:: MATERIAL SHOWN ::

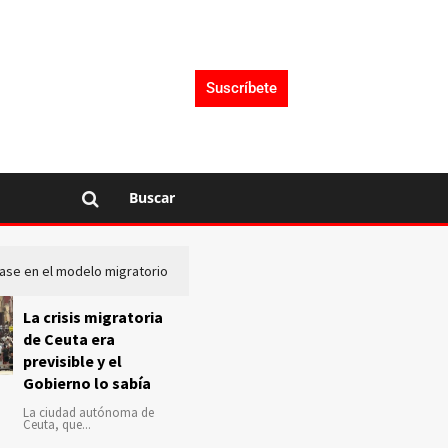
Suscríbete
Buscar
lase en el modelo migratorio
La Audiencia Nacional investiga s
La crisis migratoria
de Ceuta era
previsible y el
Gobierno lo sabía
La ciudad autónoma de
Ceuta, que...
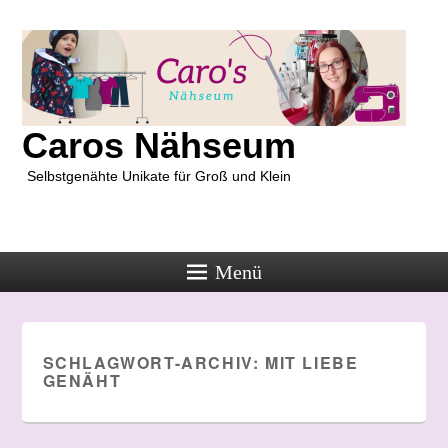
Caros Nähseum
Selbstgenähte Unikate für Groß und Klein
Menü
SCHLAGWORT-ARCHIV:
MIT LIEBE
GENÄHT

:::

A word-for-word copy of the records is needed, one that contains no pictures.

*PROBLEM SOLUTION*
Suscríbete
Buscar
lase en el modelo migratorio
La Audiencia Nacional investiga s
La crisis migratoria
de Ceuta era
previsible y el
Gobierno lo sabía
La ciudad autónoma de
Ceuta, que...
Caros Nähseum
Selbstgenähte Unikate für Groß und Klein
Menü
SCHLAGWORT-ARCHIV:
MIT LIEBE
GENÄHT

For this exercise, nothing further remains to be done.